The Perils of Cross-Functional Agents
Cross-functional agents – agents responsible for handling more than one class of business transaction in a contact center – are valuable in many situations. Many contact centers serve an incredible breadth of subject matter and customer types, and sometimes certain requests are too rare to warrant full-time staff. Cross-training agents allows higher utilization and more flexibility with staff forecasting. However, context switching creates inefficiency and the potential for poor customer service.
Having all types of calls blindly route to the same pool of agents is inefficient, and irritating. It’s inefficient simply because it takes time for the agent to determine the reason for the call. It’s Irritating to the customer because it wastes their time, and irritating to agents because they’re constantly switching their context with each type of customer.
Context switching is risky, too. In some businesses, there could be legal ramifications for providing the wrong type of information to the wrong type of customer. For example, a Medical Information Contact Center has to deal with both Health Care Providers (HCPs) and regular old consumers with no medical training, and they must (by law!) treat these groups differently.
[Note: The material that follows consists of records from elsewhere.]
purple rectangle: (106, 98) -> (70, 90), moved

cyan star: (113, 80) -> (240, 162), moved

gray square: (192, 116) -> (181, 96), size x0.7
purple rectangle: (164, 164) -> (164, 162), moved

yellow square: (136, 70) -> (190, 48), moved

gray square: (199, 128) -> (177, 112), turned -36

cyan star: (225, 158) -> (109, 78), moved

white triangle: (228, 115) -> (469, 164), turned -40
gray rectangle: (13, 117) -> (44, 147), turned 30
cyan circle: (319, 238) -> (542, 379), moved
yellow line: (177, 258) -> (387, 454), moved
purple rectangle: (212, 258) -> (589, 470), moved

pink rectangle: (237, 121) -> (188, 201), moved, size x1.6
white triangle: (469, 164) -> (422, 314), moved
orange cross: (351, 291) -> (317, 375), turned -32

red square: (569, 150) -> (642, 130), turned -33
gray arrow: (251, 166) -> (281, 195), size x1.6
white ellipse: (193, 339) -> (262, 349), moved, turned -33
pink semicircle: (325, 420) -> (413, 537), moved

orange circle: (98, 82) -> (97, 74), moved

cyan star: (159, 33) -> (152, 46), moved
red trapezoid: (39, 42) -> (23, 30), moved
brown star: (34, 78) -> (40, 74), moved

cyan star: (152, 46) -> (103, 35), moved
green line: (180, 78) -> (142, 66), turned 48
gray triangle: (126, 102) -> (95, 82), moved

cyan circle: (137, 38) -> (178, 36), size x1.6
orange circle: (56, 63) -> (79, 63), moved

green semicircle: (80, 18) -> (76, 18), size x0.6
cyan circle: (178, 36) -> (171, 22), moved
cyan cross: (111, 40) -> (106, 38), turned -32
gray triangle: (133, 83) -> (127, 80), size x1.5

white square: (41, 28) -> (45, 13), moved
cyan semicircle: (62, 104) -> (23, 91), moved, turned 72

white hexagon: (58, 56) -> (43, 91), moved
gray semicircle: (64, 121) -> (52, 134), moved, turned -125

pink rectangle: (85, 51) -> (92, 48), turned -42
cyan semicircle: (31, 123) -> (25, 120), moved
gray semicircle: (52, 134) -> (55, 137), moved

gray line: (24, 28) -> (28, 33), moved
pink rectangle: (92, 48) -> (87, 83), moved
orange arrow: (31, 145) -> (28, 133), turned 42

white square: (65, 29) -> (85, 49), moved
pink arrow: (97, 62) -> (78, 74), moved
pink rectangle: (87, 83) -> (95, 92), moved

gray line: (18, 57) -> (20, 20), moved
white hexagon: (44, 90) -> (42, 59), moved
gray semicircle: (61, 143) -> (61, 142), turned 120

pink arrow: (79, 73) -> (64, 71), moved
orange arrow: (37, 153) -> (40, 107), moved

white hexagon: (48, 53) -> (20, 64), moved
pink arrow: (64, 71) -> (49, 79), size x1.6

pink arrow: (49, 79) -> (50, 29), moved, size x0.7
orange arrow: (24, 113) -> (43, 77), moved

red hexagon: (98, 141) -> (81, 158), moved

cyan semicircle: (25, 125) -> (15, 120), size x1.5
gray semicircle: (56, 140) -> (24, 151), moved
The question is how to facilitate the agent in his/her preparation for the next call. We do not want the agent to be burdened with discovering what the next call is about while the conversation with the customer has already started.
Here are some of our recommendations:
- 800 numbers are not particularly expensive. Create a direct number for distinct products and/or customer types. Multiple numbers can land on the same phone switch, and ACDs can be set up in a manner that when the calls come in, the agent will know what product the consumer is calling about based on the number they called (DNIS routing).
- Take the idea above a step further and use a screenpop or whisper to signal the agent about who is calling and why. CTI can allow the customers identify themselves in an automated IVR system and display as much context to the agent as you capture in your CRM. Cross-functional agents are often unavoidable, so at least give them a chance to avoid surprise when handling a multitude of caller types.
- Use a BPMS to manage customer interactions. A business process management system pre-defines business rules for transactions. If you can take decisions out of the agents’ hands, you minimize the risk of sending the customer down a path they are not supposed to be on.
Again, the key is to streamline communication wherever possible. Don’t leave your valuable cross-functional agents in the dark by failing to equip them with the proper information.